29 Ezra Pound est né en 1885 aux États-Unis. En quête constante de l’avant-garde, cet esthète quitte l’Amérique pour la trouver à Londres en 1908, puis à Paris en 1921. Il quittera Paris en 1923 pour la chercher à Rappalo, en Italie, pensant la trouver dans le fascisme italien. Pound pratique diverses formes d’art : la musique, la poésie, la peinture, la sculpture. En 1912, il crée l’école poétique « Imagiste », qui vise à dépouiller le style de tout superflu.

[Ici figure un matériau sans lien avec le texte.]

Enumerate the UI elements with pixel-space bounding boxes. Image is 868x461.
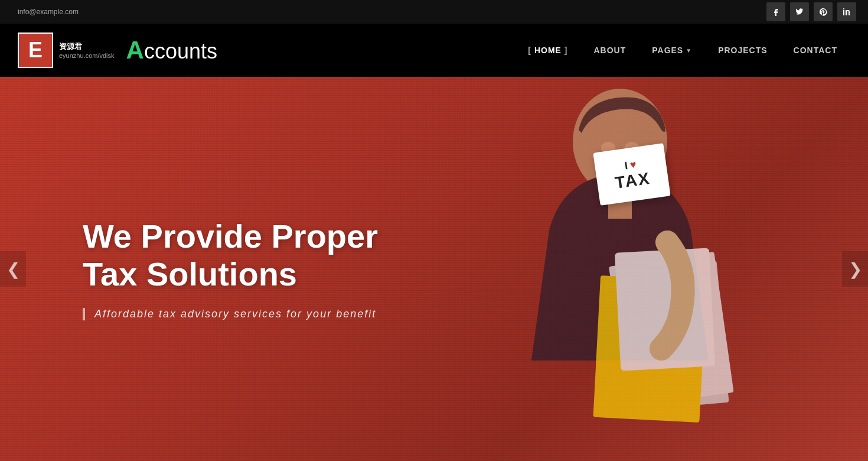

Son engagement aux côtés de Mussolini lui vaut d’être condamné en 1945. Ramené aux États-Unis, il est reconnu comme malade et interné jusqu’en 1958. Il retourne en Italie pour parachever son œuvre et il décède à Venise en 1972.
30 Guido Cavalcanti (v. 1250-1300) fut un poète florentin que Dante présente souvent comme « le premier de ses amis ». Tous deux faisaient partie de la confrérie initiatique des fidèles d’Amour, que Dante mentionne dans la Vita Nuova, laquelle est d’ailleurs particulièrement adressée à Cavalcanti ; leurs œuvres se caractérisent par le même symbolisme amoureux, la Dame y représentant la sagesse, à laquelle le fidèle accède par l’amour divin.
31 Guillaume IX d’Aquitaine (1071-1227), qui tenait sa cour à Poitiers, est le plus ancien troubadour connu. Son œuvre poétique marque le début de l’âge d’or de la littérature en langue occitane. Homme à femmes, excommunié pour avoir répudié son épouse légitime, il est l’auteur d’une poésie joyeuse, souvent grivoise ; mais il a aussi chanté l’amour pur, qui s’adresse à une dame souveraine que le poète sert sans rechigner.
32 Ce vers ainsi que le titre de cette quatrième partie du recueil, « Sur les fleuves », ressuscitent une ville idéale, la ville de Sion que Luís de Camões met en scène dans son poème Babel e Sião (Babel et Sion). Dans ce texte, Camoëns, qui paraphrase le Psaume 136, oppose la ville biblique de Sion – la Jérusalem céleste – à Babylone, laquelle est présentée comme le lieu de l’exil, d’où la nostalgie de Sion ressentie douloureusement par le sujet poématique. Il s’agit donc d’une double intertextualité, puisque de Camoëns nous sommes renvoyés à la Bible, et plus précisément à la ballade de l’exilé contenue dans le psaume de David, où l’on peut lire : « Nous nous sommes assis sur le bord des fleuves de Babylone, et là nous avons pleuré en nous souvenant de Sion. ». La première strophe du poème de Camoëns renvoie d’emblée au thème de l’exil : « Près des fleuves qui traversent / Babylone, je m’assis / et je me mis à pleurer/mes souvenirs de Sion,/ ce que j’y avais connu. » (« Babel et Sion », in Luís de Camões – La poésie lyrique (une anthologie portugais / français), trad. par Maryvonne Boudoy et Anne-Marie Quint, Bordeaux, L’Escampette, 2001, p. 43). Notons que cette quatrième partie intitulée « Sur les fleuves » n’existait pas dans la première version du recueil.